Published by Scottish Council for Voluntary Organisations

TFN is published by the Scottish Council for Voluntary Organisations, Mansfield Traquair Centre, 15 Mansfield Place, Edinburgh, EH3 6BB. The Scottish Council for Voluntary Organisations (SCVO) is a Scottish Charitable Incorporated Organisation. Registration number SC003558.

Is this power to the people?

This opinion piece is about 10 years old
 

Can legislation really help to empower communities? Ian Cooke, director of the Development Trusts Association Scotland, believes so

THE term community empowerment must be one of the most misused and abused terms within UK social policy, invariably used glibly to mask sloppy thinking and justify all sorts of activity.

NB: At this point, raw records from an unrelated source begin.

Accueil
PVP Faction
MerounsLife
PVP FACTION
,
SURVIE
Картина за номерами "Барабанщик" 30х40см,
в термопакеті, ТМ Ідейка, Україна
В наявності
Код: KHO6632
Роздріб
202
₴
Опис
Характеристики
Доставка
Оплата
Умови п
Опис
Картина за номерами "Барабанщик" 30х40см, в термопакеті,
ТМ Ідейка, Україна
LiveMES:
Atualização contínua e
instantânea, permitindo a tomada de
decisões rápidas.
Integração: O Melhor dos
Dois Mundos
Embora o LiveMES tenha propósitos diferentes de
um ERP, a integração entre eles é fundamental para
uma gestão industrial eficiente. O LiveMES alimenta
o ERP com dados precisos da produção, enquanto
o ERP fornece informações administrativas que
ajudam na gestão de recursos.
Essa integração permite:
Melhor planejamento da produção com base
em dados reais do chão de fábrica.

Often claimed by those who hold power as a core intention of successive regeneration initiatives or various forms of community engagement, the reality for communities on the ground has seldom come anywhere close to the rhetoric. And yet community empowerment is quite a simple concept – it’s about giving communities power to make decisions on their own account, and supporting their capacity to implement them.

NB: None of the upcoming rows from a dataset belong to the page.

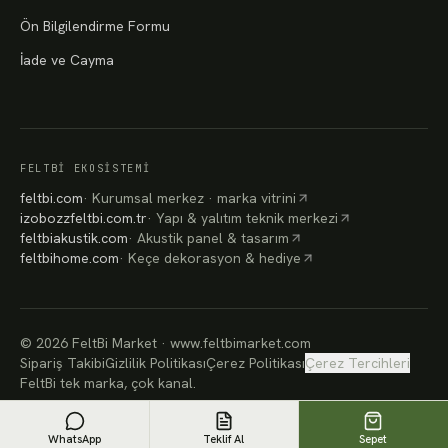
Ön Bilgilendirme Formu
İade ve Cayma
FELTBI EKOSISTEMI
feltbi.com
·
Kurumsal merkez · marka vitrini
izobozzfeltbi.com.tr
·
Yapı & yalıtım teknik merkezi
feltbiakustik.com
·
Akustik panel & tasarım
feltbihome.com
·
Keçe dekorasyon & hediye
©
2026
FeltBi Market ·
www.feltbimarket.com
Sipariş Takibi
Gizlilik Politikası
Çerez Politikası
Çerez Tercihleri
FeltBi tek marka, çok kanal.
WhatsApp
Teklif Al
Sepet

If ever society needed strong, independent and resilient communities it is now: financial crises, growing inequality, sustained reductions in public expenditure, demographic challenges, climate change and falling electoral turn-outs. As Tony Hawkhead, argues “a broken society won’t be mended from Westminster or the town hall. Society has to mend itself. This means those people with the most challenges being given the best tools and support to increase their self-reliance… a community that is empowered can effect real change”.

So how should we regard the Scottish Government’s new community empowerment bill – yet another rhetorical policy or a serious attempt to improve the circumstances under which communities can become stronger, more autonomous and more resilient?

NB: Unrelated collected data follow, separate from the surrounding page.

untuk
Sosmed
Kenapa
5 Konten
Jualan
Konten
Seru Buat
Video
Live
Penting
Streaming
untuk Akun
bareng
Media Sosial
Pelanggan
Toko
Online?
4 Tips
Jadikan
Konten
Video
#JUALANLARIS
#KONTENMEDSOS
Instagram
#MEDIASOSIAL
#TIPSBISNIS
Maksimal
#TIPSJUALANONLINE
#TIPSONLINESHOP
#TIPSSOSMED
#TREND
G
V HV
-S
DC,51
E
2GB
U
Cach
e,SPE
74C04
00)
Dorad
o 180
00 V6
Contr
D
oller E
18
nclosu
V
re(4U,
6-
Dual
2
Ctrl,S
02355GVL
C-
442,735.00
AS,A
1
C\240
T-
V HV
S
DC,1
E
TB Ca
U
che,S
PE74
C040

If ever society needed strong, independent and resilient communities it is now

The community empowerment bill draws considerably on what has been happening in communities throughout Scotland over the last couple of decades. From Govanhill to Gigha, from South Uist to West Kilbride, communities have begun to take control and lead, rather than participate in, local regeneration processes. With an approach based largely on community ownership and community enterprise, an increasing number of communities are now achieving positive change, some of which has been truly transformative.

Over the last few years the Scottish Government has increasingly recognised this latent potential which exists within communities, and how this can be harnessed through the establishment of community anchor organisations, and this realisation has led to a clear change in policy direction towards community-led regeneration.

The community empowerment bill proposes a range of new rights for communities, and places new duties on public bodies, around the transfer of assets into community ownership and the ability of communities to be involved in the delivery of public services. While there is room for improvement in the wording of the draft legislation, there is no doubting the policy intention, and in this respect the bill has the potential to deliver a step change in the balance of power between communities and local authorities and public sector bodies.

Equally encouragingly, the bill proposes to extend the Community Right to Buy to urban as well as rural communities and proposes a welcome overhaul of the Community Right to Buy, making it a clearer and less onerous process. The bill recognises that in certain circumstances the public interest can greatly outweigh any private interest and seeks to explore when a more proactive approach is appropriate, and what that might look like. This area is a bold but necessary inclusion in the draft bill, and one for which the Scottish Government should be applauded.

The draft community empowerment bill does have some weaknesses. It has nothing to say about the future of community councils, and confusingly continues to refer to community planning as a community empowerment measure! However, the bill does seem to be a genuine attempt at real community empowerment, which following further work, should provide a much more supportive legislative framework for the future delivery of community-led regeneration.